Ao contrário, nos momentos em que o teatro era suficientemente forte e independente para
permitir-se libertar-se dos constrangimentos da vida e do homem, produzia os equivalentes
artificiais da vida que, sujeitando-se à abstração do espaço e do tempo, eram ainda mais vivos e
mais aptos a atingir a absoluta coesão.
Em nossos dias essa alternativa na escolha perdeu tanto seu significado quanto seu caráter
exclusivo.
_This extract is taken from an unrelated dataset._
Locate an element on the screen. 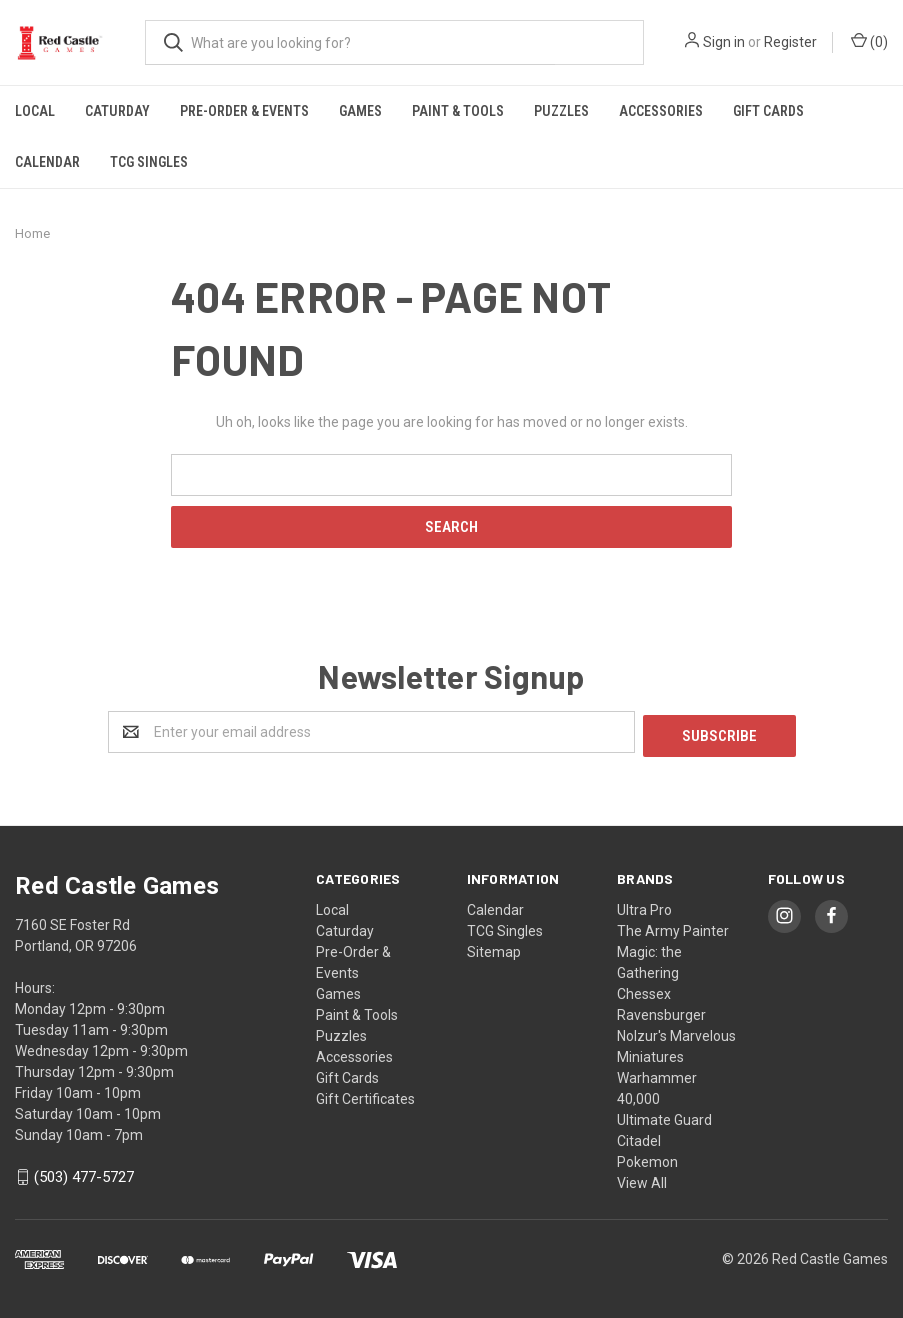 The width and height of the screenshot is (903, 1318). Gift Cards is located at coordinates (768, 111).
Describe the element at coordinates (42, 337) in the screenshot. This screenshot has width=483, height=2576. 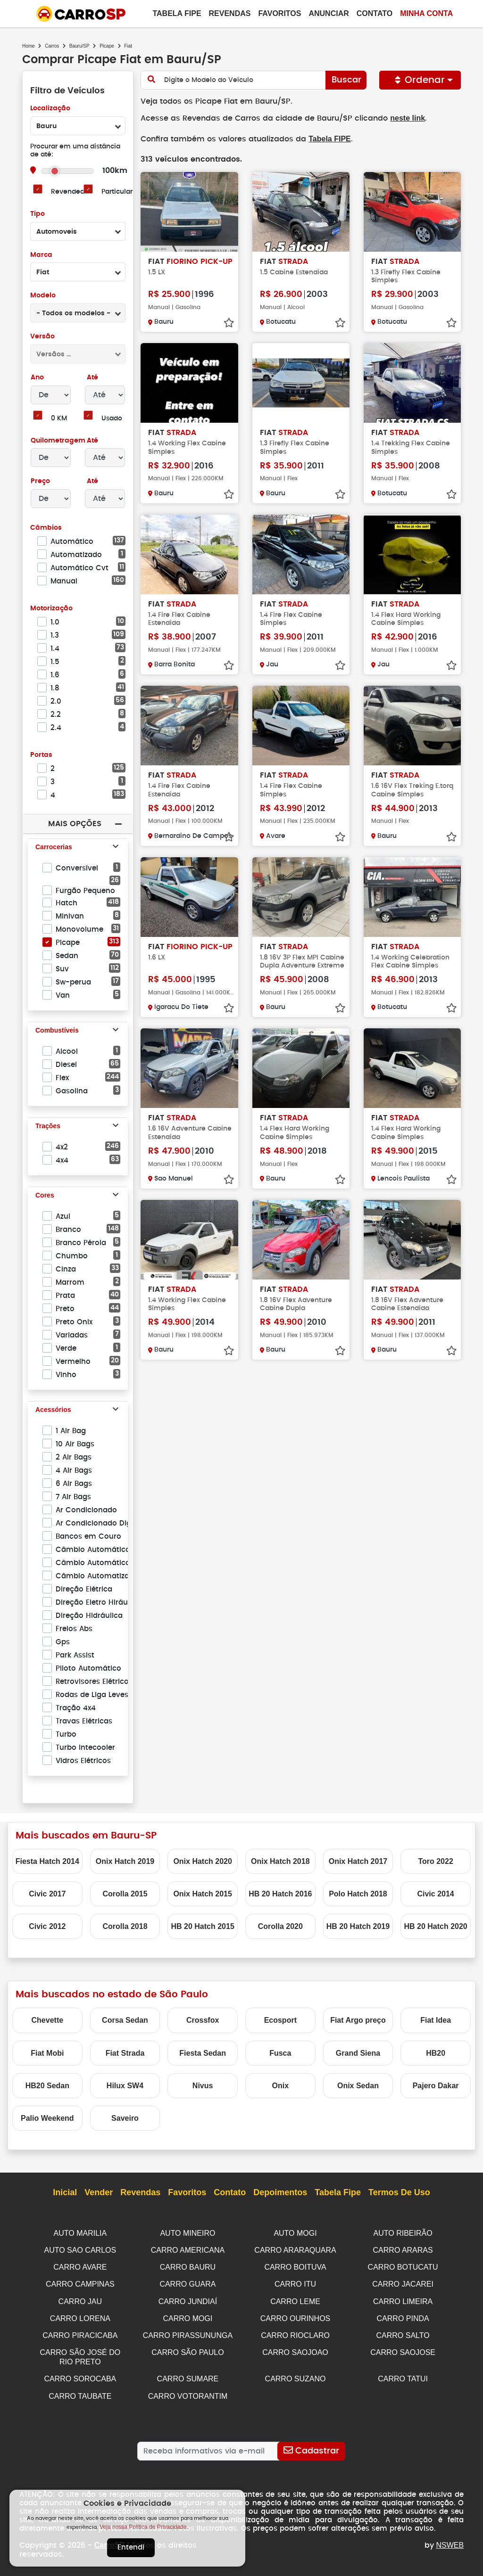 I see `Versão` at that location.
Pois criou-se uma nova situação no domínio da arte e existem novos quadros de
expressão.
O surgimento do conceito de REALIDADE "JÁ PRONTA" retirada do contexto da existência tornou
possíveis sua ANEXAÇÃO, sua INTEGRAÇÃO na obra de arte através da DECISÃO, do GESTO e do
RITUAL. E isto é presentemente muito mais fascinante e mais poderosamente inserido no real
que qualquer entidade abstrata ou artificialmente elaborada, ou que esse mundo surrealista do
"MARAVILHOSO" de André Breton. Happenings, "eventos" e "instalações" reabilitaram
impetuosamente regiões inteiras da REALIDADE até então desprezadas, desembaraçando-as do
peso de suas destinações terra a terra. Esse DESLOCAMENTO da realidade pragmática - essa
"suspensão" para fora das fronteiras da prática cotidiana - puseram em movimento a imaginação
dos homens muito mais profundamente que a realidade surrealista do sonho onírico.
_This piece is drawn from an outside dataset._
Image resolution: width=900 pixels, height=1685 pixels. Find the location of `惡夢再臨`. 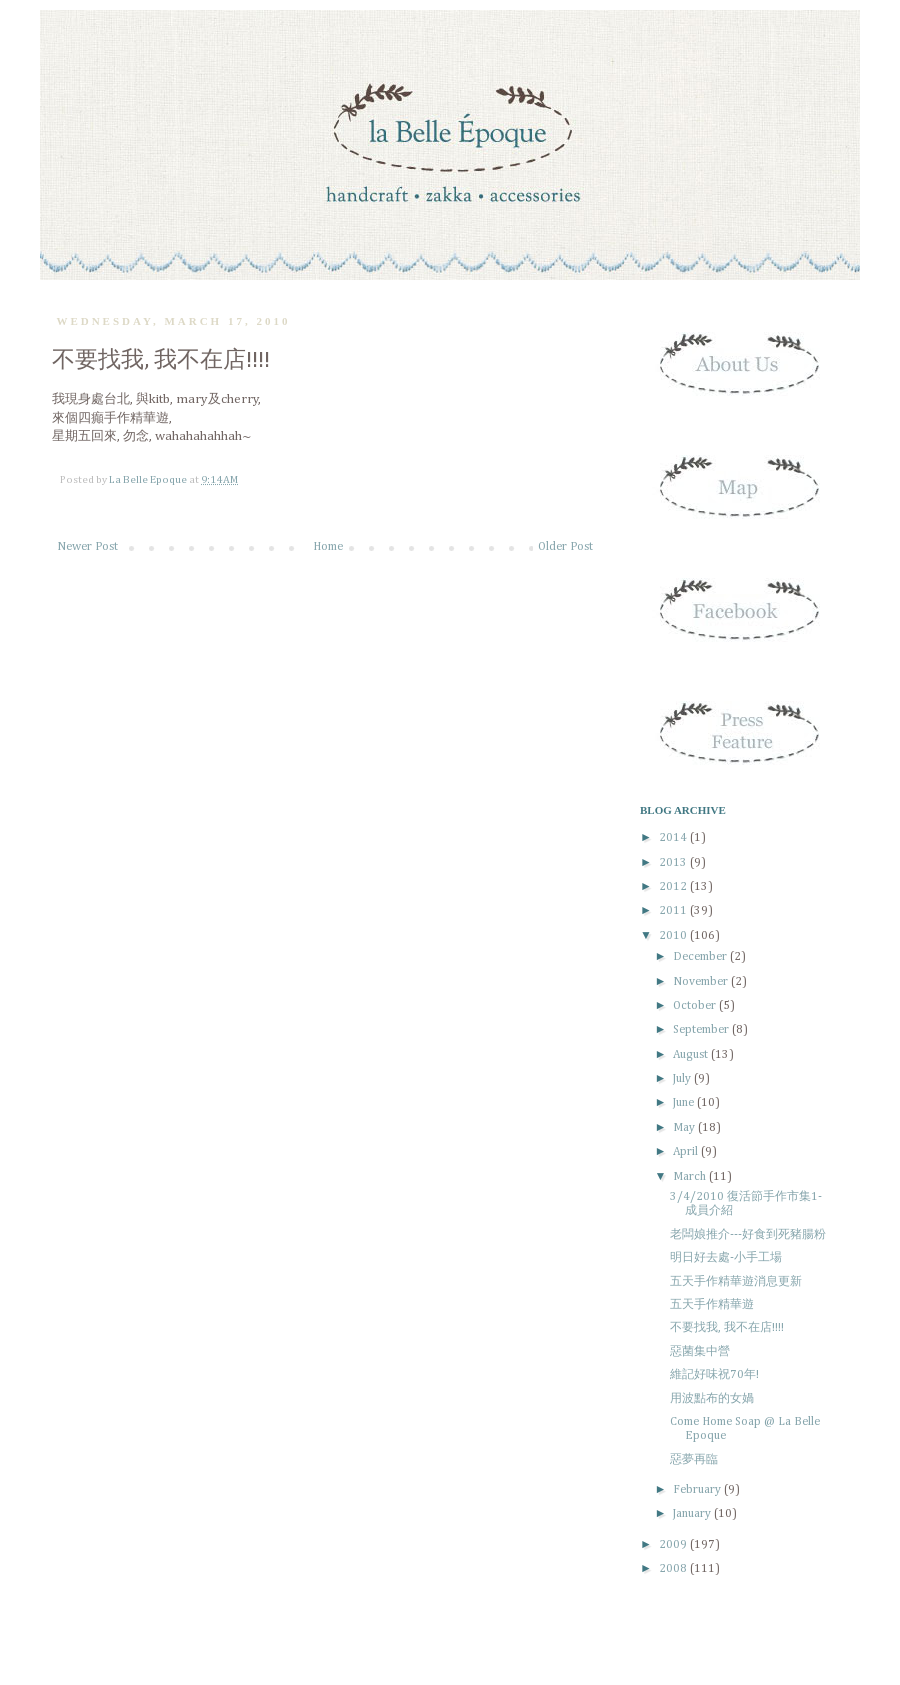 惡夢再臨 is located at coordinates (694, 1460).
Foi isto que finalmente fez desaparecer toda importância aos temores de ver o homem e sua vida
interferir no plano da arte.
5. Da "realidade imediata" do happening à desmaterialização dos elementos da obra de
arte.
Portanto, como toda fascinação, também esta tornou-se, depois de certo tempo, CONVENÇÃO
pura - universalmente, tolamente, vulgarmente utilizada. Essas manipulações quase rituais da
realidade, ligadas à contestação do ESTADO ARTÍSTICO e do LIGAR reservado à arte,
começaram, pouco a pouco, a tomar um sentido e um significado diferentes. A PRESENÇA
material, física do objeto e o TEMPO PRESENTE no qual podem figurar unicamente a atividade e a
ação aparentemente atingiram seus limites e tornaram-se um entrave. ULTRAPASSÁ-las
significava privar essas relações de sua IMPORTÂNCIA material e funcional, ou seja, de sua
possível APREENSÃO.
(Dado que trata-se aqui de um período muito recente, ainda não terminado, fluido, as
considerações seguintes referem-se e ligam-se às minhas próprias atividades criativas.) O objeto
(A Cadeira, Oslo, 1970) tornava-se vazio, desprovido de expressão, de encadeamentos, de
pontos de referência, de sinais de uma intercomunicação voluntária, de sua mensagem; ele
estava orientado para nenhum lugar e tornava-se um engodo. Situações e ações permaneciam
encerradas em seu próprio CIRCUITO, ENIGMÁTICAS (O Teatro impossível, 1973). Em minha
manifestação intitulada Cambriolage (Furto) deu-se uma INVASÃO ilegítima sobre o terreno em
que a realidade tangível encontrava seus prolongamentos INVISÍVEIS. Cada vez mais
distintamente se precisa o papel do PENSAMENTO, da MEMÓRIA e do TEMPO.
Kantor, 1975
(In "Le Théâtre de la Mort". Editions L'Age d'Homme, Lausanne, 1977, p. 215-224.